Count the lines below that contain "labor". Give only the number.

▽

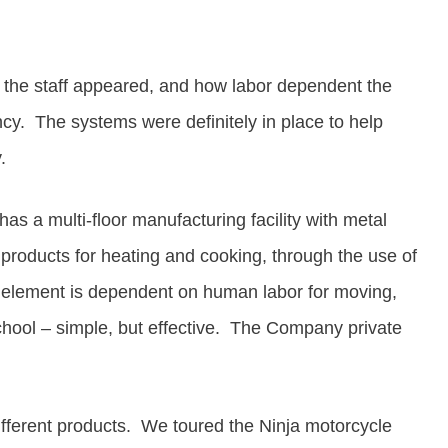
e
the staff appeared, and how
labor dependent the
ncy.
The systems were definitely in place to help
.
s a multi-floor manufacturing facility with metal
 products for heating and cooking, through the use of
ng element is dependent on human labor for moving,
chool – simple, but effective.
The Company private
ifferent products. We toured the Ninja motorcycle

△

→ **Expected answer**
2